**About this exercise:** Determine how many lines below contain the word "Tauchbasen", then state only that figure.

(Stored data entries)
--------------------------------

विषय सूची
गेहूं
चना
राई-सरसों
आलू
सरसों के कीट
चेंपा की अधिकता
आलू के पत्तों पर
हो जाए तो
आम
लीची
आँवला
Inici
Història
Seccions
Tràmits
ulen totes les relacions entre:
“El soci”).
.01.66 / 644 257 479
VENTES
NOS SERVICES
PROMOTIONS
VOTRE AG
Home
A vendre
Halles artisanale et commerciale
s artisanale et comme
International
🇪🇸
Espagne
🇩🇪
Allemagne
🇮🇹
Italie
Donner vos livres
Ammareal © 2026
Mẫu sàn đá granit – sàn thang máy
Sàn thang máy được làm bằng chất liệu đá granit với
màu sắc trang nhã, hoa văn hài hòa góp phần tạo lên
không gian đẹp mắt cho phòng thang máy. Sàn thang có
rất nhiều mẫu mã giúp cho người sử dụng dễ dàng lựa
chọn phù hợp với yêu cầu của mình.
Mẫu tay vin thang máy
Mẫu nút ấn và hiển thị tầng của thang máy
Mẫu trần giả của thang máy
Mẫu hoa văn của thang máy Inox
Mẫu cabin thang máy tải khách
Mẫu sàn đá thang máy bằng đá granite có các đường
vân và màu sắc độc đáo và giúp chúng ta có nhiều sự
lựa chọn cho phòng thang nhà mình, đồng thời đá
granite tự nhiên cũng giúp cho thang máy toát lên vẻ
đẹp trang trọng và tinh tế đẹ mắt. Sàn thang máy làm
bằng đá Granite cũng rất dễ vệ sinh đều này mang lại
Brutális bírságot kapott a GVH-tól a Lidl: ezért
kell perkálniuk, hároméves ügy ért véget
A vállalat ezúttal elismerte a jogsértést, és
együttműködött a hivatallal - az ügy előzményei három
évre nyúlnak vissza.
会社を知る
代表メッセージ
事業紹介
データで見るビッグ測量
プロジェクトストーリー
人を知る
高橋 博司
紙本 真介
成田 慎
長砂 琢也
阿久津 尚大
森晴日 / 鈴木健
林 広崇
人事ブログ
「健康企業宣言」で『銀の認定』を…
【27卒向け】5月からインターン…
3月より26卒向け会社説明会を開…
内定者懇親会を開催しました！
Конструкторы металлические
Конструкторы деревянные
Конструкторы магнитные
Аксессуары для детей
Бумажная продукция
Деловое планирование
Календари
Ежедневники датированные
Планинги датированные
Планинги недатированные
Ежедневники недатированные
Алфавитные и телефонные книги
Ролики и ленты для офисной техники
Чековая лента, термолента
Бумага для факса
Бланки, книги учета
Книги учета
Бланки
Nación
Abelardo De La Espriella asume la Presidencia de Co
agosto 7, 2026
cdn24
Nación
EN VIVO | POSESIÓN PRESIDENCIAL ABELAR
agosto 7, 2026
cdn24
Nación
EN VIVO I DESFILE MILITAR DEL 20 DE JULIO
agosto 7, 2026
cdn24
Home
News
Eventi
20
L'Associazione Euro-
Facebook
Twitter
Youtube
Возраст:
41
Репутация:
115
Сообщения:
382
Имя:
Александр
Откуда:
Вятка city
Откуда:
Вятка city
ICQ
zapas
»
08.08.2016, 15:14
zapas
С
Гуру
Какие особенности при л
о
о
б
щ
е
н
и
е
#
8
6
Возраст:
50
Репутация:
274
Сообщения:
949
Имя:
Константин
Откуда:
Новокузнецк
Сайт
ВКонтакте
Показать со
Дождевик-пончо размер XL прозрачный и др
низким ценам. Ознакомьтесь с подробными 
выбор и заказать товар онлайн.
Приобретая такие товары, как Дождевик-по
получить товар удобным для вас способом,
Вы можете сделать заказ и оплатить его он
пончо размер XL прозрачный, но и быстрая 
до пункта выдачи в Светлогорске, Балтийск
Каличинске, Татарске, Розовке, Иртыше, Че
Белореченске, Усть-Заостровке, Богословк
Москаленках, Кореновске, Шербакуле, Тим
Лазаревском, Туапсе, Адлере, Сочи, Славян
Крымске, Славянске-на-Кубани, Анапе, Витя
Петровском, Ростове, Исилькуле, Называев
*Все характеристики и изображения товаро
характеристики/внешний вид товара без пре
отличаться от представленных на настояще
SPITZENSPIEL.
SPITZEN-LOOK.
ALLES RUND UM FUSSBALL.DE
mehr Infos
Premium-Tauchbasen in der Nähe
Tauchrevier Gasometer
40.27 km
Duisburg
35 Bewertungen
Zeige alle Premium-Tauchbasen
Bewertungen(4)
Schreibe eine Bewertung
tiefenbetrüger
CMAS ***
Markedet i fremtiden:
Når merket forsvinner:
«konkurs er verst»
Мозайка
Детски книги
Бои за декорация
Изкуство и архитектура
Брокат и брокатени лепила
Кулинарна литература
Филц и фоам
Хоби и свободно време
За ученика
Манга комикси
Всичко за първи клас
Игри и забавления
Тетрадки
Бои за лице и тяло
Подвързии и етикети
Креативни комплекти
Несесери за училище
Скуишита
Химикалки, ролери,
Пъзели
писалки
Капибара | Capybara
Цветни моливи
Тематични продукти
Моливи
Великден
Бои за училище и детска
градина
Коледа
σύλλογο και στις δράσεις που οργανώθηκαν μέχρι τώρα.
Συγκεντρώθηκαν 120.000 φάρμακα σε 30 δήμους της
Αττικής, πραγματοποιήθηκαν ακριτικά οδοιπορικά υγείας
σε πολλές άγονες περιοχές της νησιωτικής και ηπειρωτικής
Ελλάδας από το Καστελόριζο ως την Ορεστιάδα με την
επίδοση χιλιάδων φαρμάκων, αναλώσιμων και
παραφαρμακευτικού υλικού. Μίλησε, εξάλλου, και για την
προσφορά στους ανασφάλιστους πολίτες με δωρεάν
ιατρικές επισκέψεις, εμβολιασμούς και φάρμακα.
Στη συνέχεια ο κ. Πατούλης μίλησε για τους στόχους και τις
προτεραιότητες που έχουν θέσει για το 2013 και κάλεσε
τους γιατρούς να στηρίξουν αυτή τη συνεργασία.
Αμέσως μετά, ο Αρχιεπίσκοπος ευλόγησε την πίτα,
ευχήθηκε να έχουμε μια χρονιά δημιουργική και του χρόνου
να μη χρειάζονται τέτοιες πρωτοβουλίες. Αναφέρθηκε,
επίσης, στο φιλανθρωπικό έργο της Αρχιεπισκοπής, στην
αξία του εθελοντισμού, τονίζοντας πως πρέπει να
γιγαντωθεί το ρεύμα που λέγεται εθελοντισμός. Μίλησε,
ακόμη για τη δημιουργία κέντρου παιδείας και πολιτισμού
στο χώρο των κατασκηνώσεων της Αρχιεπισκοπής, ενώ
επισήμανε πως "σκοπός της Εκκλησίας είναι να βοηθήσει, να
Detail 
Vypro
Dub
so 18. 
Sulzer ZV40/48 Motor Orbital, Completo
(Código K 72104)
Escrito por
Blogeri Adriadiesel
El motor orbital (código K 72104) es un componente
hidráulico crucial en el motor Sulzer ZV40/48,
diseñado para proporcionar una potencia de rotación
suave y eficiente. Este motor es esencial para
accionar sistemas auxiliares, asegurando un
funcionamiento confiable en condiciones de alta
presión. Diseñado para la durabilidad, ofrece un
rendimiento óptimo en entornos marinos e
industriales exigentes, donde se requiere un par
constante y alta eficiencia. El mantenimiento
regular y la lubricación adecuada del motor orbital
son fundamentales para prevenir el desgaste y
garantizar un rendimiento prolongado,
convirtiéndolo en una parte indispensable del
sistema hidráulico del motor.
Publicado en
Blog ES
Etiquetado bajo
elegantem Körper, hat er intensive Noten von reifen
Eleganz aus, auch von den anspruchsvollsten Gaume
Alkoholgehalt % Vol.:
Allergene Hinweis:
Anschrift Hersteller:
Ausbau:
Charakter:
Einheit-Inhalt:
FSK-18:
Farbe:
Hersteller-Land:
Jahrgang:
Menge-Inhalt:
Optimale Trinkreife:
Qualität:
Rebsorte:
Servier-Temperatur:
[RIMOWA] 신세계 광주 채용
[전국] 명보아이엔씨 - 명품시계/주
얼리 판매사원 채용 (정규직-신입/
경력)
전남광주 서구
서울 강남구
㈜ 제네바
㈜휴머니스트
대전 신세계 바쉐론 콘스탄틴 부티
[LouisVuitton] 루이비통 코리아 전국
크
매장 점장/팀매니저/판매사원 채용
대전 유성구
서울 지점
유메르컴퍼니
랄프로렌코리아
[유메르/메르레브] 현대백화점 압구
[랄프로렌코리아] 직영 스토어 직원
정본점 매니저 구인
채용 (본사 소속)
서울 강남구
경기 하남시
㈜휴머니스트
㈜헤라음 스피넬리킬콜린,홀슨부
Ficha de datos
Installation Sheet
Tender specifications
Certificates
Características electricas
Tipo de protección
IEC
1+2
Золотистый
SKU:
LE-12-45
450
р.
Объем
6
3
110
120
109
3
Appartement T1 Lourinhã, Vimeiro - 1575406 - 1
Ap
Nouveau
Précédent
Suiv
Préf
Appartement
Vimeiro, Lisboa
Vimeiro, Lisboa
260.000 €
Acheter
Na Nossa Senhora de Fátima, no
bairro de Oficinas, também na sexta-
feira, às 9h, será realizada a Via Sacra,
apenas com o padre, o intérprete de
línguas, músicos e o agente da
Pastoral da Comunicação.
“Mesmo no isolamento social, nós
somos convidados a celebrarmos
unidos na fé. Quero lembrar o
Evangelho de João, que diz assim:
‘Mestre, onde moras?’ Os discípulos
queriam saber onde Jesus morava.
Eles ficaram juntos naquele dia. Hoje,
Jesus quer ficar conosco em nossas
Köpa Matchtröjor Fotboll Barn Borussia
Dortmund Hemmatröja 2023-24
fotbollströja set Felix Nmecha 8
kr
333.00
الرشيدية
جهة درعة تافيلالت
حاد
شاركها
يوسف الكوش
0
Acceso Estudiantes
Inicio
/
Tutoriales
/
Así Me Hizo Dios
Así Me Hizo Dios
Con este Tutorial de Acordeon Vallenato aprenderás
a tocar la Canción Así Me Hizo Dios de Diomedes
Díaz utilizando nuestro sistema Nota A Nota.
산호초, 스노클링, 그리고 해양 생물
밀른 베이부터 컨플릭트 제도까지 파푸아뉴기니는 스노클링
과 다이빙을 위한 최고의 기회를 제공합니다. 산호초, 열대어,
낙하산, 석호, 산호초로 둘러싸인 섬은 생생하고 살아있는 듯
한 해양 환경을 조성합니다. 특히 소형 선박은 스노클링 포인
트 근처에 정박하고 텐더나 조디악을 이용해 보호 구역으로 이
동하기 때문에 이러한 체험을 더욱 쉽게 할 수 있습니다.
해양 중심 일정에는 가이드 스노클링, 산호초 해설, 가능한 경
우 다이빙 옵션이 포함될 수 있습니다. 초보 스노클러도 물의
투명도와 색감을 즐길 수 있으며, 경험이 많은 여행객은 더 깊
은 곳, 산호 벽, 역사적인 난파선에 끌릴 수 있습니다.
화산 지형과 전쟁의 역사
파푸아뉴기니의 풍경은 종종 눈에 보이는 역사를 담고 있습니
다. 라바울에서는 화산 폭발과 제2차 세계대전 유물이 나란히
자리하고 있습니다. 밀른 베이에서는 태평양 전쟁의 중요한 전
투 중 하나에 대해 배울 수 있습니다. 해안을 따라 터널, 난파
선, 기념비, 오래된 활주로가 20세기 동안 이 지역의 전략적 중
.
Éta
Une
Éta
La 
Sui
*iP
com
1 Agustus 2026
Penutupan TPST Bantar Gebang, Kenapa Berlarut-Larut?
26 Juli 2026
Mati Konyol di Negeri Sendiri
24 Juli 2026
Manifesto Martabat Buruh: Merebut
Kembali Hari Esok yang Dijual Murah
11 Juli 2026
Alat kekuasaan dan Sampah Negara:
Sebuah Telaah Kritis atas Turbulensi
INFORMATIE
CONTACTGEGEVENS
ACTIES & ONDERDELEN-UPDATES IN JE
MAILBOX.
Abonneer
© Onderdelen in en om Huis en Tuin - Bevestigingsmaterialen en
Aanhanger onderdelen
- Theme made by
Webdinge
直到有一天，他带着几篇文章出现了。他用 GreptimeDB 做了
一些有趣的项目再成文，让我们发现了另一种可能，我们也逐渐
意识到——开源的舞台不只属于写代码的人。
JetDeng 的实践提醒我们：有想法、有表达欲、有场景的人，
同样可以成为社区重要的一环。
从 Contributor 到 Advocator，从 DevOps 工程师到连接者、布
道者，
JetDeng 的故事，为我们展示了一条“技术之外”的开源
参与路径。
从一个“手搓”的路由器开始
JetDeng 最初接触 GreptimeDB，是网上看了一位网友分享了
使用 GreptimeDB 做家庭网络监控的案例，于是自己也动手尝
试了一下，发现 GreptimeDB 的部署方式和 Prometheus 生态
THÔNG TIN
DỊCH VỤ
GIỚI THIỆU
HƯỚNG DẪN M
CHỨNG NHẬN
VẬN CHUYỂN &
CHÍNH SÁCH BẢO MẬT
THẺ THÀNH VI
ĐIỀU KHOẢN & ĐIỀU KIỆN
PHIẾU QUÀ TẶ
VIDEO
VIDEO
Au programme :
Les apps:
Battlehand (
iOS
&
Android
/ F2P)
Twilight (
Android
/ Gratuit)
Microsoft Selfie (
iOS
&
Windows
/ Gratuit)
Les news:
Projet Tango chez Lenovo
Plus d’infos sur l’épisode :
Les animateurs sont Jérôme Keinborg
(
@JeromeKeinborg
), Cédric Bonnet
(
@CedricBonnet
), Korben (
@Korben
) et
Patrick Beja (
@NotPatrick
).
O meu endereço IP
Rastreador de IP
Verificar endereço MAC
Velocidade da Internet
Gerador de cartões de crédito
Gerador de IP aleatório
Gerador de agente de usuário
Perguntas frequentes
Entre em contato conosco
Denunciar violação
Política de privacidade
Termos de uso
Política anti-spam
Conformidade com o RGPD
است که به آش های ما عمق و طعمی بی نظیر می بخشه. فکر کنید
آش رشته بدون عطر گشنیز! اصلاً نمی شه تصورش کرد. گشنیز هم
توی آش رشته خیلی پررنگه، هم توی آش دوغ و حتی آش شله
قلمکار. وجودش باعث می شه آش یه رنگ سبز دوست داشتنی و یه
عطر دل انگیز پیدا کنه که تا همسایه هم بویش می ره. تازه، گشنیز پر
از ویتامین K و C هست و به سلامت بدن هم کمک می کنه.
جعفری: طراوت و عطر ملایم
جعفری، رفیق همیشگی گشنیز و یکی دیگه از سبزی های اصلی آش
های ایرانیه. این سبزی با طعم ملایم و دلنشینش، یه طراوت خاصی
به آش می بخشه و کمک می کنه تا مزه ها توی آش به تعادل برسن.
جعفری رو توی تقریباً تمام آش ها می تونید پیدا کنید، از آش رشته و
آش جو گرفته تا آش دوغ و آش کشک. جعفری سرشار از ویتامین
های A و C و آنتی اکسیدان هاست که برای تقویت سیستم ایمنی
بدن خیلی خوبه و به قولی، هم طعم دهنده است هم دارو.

--------------------------------

**Your response:** 2